Two 36′ long x 3′ wide redwood bridges at the Sea Life Park in Waimanolo, Hawaii were rotting out and being replaced every two to five years, which was not only costly, but extremely inconvenient. Since the redwood bridges cross from the shore to the boat in the middle of the dolphin tanks, the dolphin shows for the public had to be closed down for two weeks to replace the bridges.
Sea Life Park General Manager, Jay Dowsett, and his staff found an ideal solution when they selected bridges fabricated of fiberglass support structures with decks of treated douglas fir.
The main support of each bridge is a 24″ I-beam fabricated of EXTREN® structural shapes.
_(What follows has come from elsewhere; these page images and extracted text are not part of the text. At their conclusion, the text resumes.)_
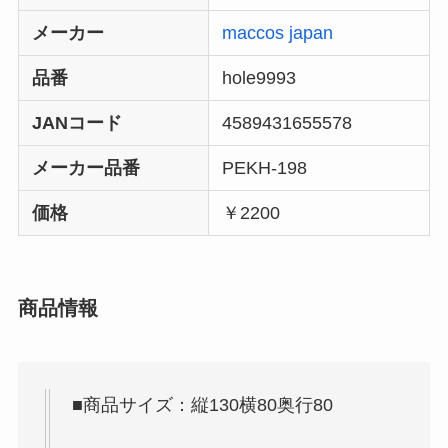
メーカー
maccos japan
品番
hole9993
JANコード
4589431655578
メーカー品番
PEKH-198
価格
￥2200
商品情報
■商品サイズ：縦130横80奥行80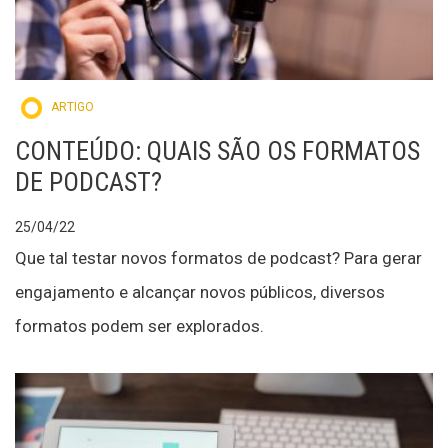
ARTIGO
CONTEÚDO: QUAIS SÃO OS FORMATOS
DE PODCAST?
25/04/22
Que tal testar novos formatos de podcast? Para gerar
engajamento e alcançar novos públicos, diversos
formatos podem ser explorados.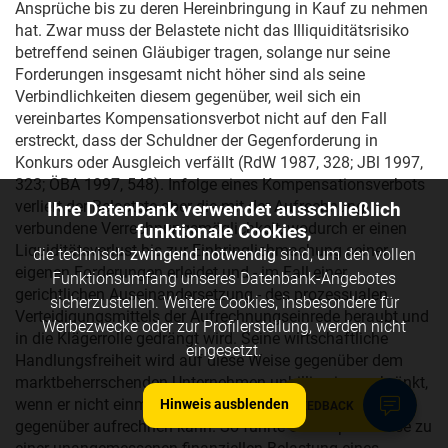
Ansprüche bis zu deren Hereinbringung in Kauf zu nehmen
hat. Zwar muss der Belastete nicht das Illiquiditätsrisiko
betreffend seinen Gläubiger tragen, solange nur seine
Forderungen insgesamt nicht höher sind als seine
Verbindlichkeiten diesem gegenüber, weil sich ein
vereinbartes Kompensationsverbot nicht auf den Fall
erstreckt, dass der Schuldner der Gegenforderung in
Konkurs oder Ausgleich verfällt (RdW 1987, 328; JBl 1997,
323; ÖBA 1997, 548). Infolge eines Kompensationsverbots
verliert der Belastete aber die mit der Aufrechnung
Ihre Datenbank verwendet ausschließlich
verbundene Verrechnungsmöglichkeit, wodurch er einen
funktionale Cookies,
Liquiditätsverlust bis zur Einbringlichmachung seiner
die technisch
zwingend notwendig
sind, um den vollen
eigenen Forderungen erleidet und - im Fall einer
Funktionsumfang unseres Datenbank-Angebotes
gerichtlichen Auseinandersetzung - des prozessualen
sicherzustellen. Weitere Cookies, insbesondere für
Verteidigungsmittels der Aufrechnungseinrede beraubt und
Werbezwecke oder zur Profilerstellung, werden nicht
in die Klägerrolle gedrängt wird. Seine wirtschaftliche
eingesetzt.
Handlungsfreiheit wird auf diese Weise gegenüber dem
marktbeherrschenden Unternehmen unbillig eingeschränkt,
wenn er nicht einmal konnexe Gegenforderungen ihm
Hinweis ausblenden
FEEDBACK
gegenüber aufrechnen kann. So führte es beispielsweise zu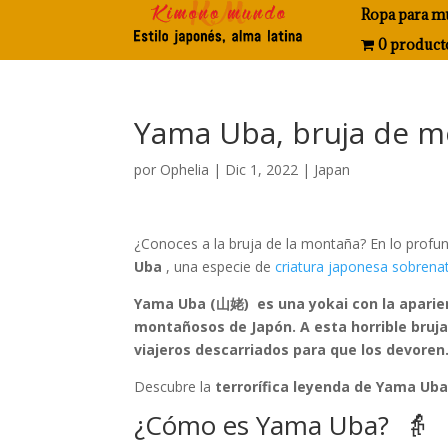
Ropa para m
0 product
Yama Uba, bruja de m
por
Ophelia
|
Dic 1, 2022
|
Japan
¿Conoces a la bruja de la montaña? En lo profu
Uba
, una especie de
criatura japonesa sobrenat
Yama Uba (山姥) es una yokai con la aparien
montañosos de Japón. A esta horrible bruja, 
viajeros descarriados para que los devoren
Descubre la
terrorífica leyenda de Yama Ub
¿Cómo es Yama Uba? 👵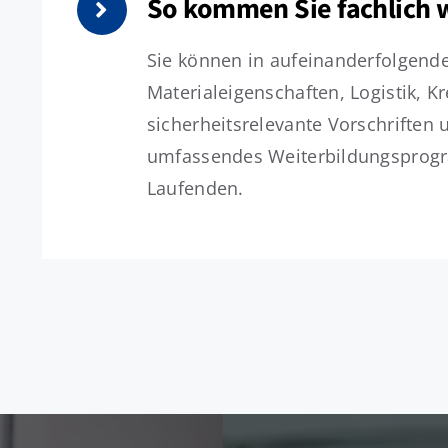
So kommen Sie fachlich 
Sie können in aufeinanderfolgende
Materialeigenschaften, Logistik, K
sicherheitsrelevante Vorschrifte
umfassendes Weiterbildungsprogra
Laufenden.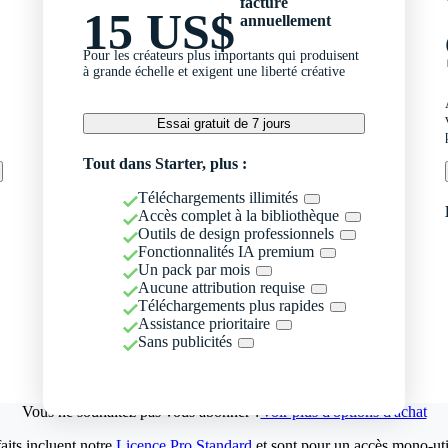
facturé
15 US$
annuellement
Pour les créateurs plus importants qui produisent
à grande échelle et exigent une liberté créative
Essai gratuit de 7 jours
Tout dans Starter, plus :
Téléchargements illimités
Accès complet à la bibliothèque
Outils de design professionnels
Fonctionnalités IA premium
Un pack par mois
Aucune attribution requise
Téléchargements plus rapides
Assistance prioritaire
Sans publicités
Vous ne souhaitez pas vous abonner ?
Voir plus d'options d'achat
aits incluent notre
Licence Pro Standard
et sont pour un accès mono-util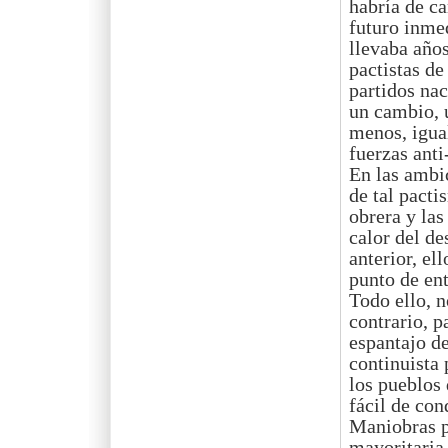
habría de ca
futuro inme
llevaba año
pactistas de
partidos nac
un cambio, 
menos, igual
fuerzas anti
En las ambi
de tal pacti
obrera y las
calor del de
anterior, el
punto de ent
Todo ello, n
contrario, p
espantajo de
continuista 
los pueblos
fácil de con
Maniobras pa
mayoritaria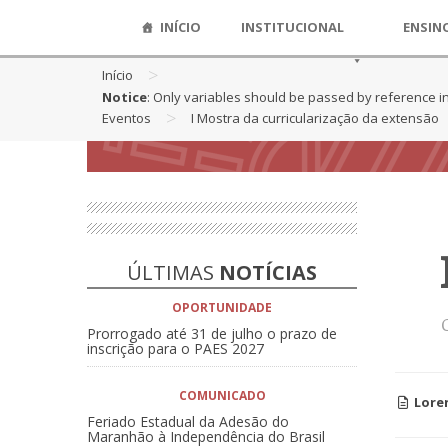
INÍCIO
INSTITUCIONAL
ENSIN
>
Início
Notice
: Only variables should be passed by reference i
>
Eventos
I Mostra da curricularização da extensão
ÚLTIMAS
NOTÍCIAS
OPORTUNIDADE
Prorrogado até 31 de julho o prazo de
inscrição para o PAES 2027
COMUNICADO
Lore
Feriado Estadual da Adesão do
Maranhão à Independência do Brasil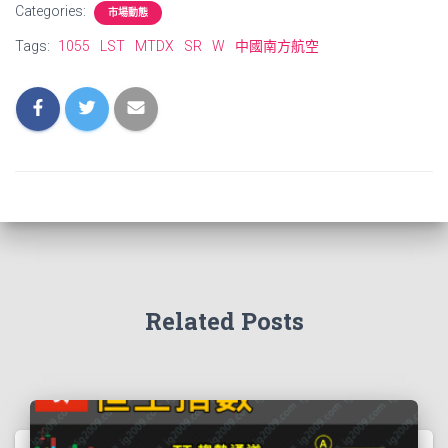
Categories:
市場動態
Tags:
1055
LST
MTDX
SR
W
中國南方航空
Related Posts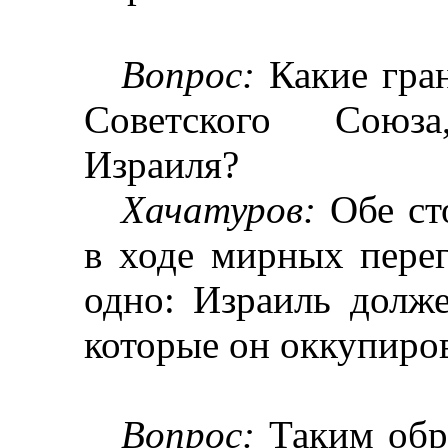
Вопрос:
Какие гра
Советского Союз
Израиля?
Хачатуров
:
Обе ст
в ходе мирных пере
одно: Израиль долже
которые он оккупиров
Вопрос:
Таким обр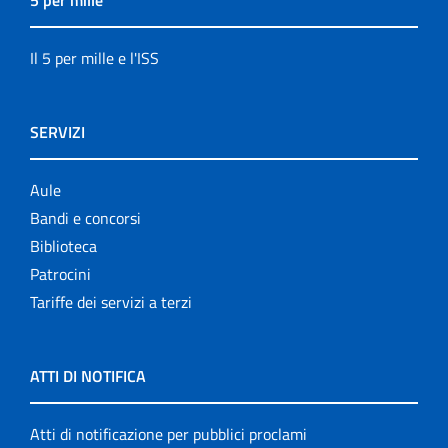
5 per mille
Il 5 per mille e l'ISS
SERVIZI
Aule
Bandi e concorsi
Biblioteca
Patrocini
Tariffe dei servizi a terzi
ATTI DI NOTIFICA
Atti di notificazione per pubblici proclami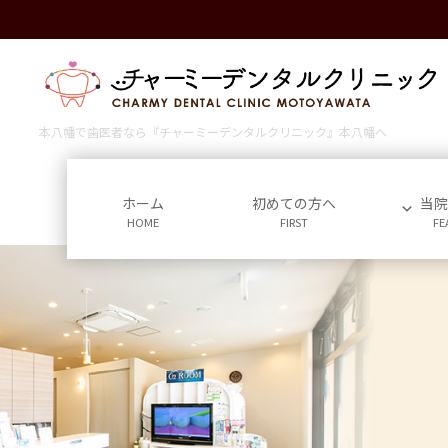
コ
ナ
ン
ビ
テ
ゲ
ン
ー
ツ
シ
に
ョ
本八幡で歯医者なら『チャーミーデンタルクリニック』本八幡へ
移
ン
動
に
移
ホーム
初めての方へ
当
HOME
FIRST
FE
動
Two I-beams are used for each gangway. Sea Life Park is located near the ocean and the bridges cross over the salt water dolphin tanks. This naturally corrosive environment quickly corrodes steel, aluminum and stainless steel. The fiberglass/wood bridges appear to be completely corrosion free except for the stainless steel fasteners, which showed signs of corrosion less than a year after installation. In addition, several hundred lineal feet of EXTREN® 2″ x 1/4″ round tube installed four years ago for fiberglass fences and gates, some of which were totally immersed in water, are still performing very well and have a “good as new” appearance.
Steve Kaiser, Facilities Management Director said the fiberglass bridge superstructure and fencing in the park looks great. “I anticipate that we will replace the wood decks several times before the fiberglass ever needs replacing.”